Exercise requirements:
Each line with the string "that" is to be copied from the records below.

##############################

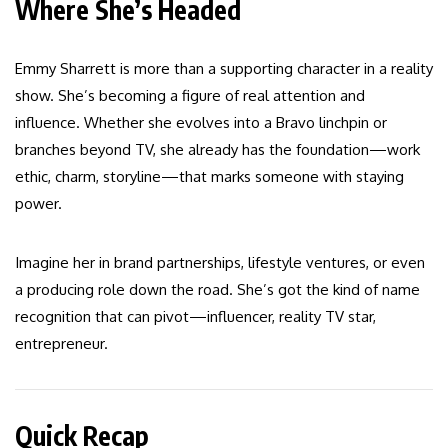
Where She’s Headed
Emmy Sharrett is more than a supporting character in a reality
show. She’s becoming a figure of real attention and
influence. Whether she evolves into a Bravo linchpin or
branches beyond TV, she already has the foundation—work
ethic, charm, storyline—that marks someone with staying
power.
Imagine her in brand partnerships, lifestyle ventures, or even
a producing role down the road. She’s got the kind of name
recognition that can pivot—influencer, reality TV star,
entrepreneur.
Quick Recap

##############################

Solution to the exercise:
ethic, charm, storyline—that marks someone with staying
recognition that can pivot—influencer, reality TV star,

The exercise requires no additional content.